=== Available data ===
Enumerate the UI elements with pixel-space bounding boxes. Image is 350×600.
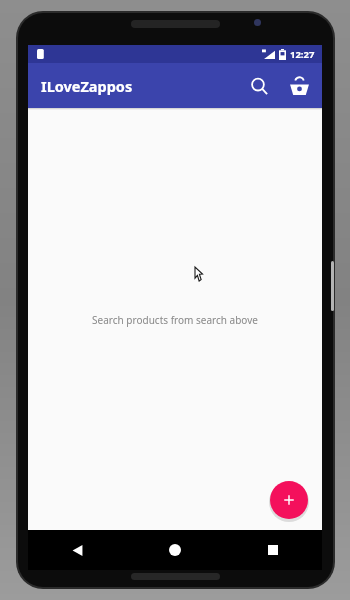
button[interactable]: Home: [126, 530, 224, 570]
button[interactable]: Shopping cart: [279, 66, 319, 106]
staticText: Search products from search above: [92, 313, 258, 327]
staticText: ILoveZappos: [41, 76, 133, 96]
button[interactable]: Recent apps: [224, 530, 322, 570]
button[interactable]: Search: [239, 66, 279, 106]
staticText: 12:27: [290, 48, 315, 61]
button[interactable]: Add: [270, 481, 308, 519]
button[interactable]: Back: [28, 530, 126, 570]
===
Task statement =
Give the entries above again word for word, without the pictures.

Output of the task =
Enumerate the UI elements with pixel-space bounding boxes. Image is 350×600.
button[interactable]: Home: [126, 530, 224, 570]
button[interactable]: Shopping cart: [279, 66, 319, 106]
staticText: Search products from search above: [92, 313, 258, 327]
staticText: ILoveZappos: [41, 76, 133, 96]
button[interactable]: Recent apps: [224, 530, 322, 570]
button[interactable]: Search: [239, 66, 279, 106]
staticText: 12:27: [290, 48, 315, 61]
button[interactable]: Add: [270, 481, 308, 519]
button[interactable]: Back: [28, 530, 126, 570]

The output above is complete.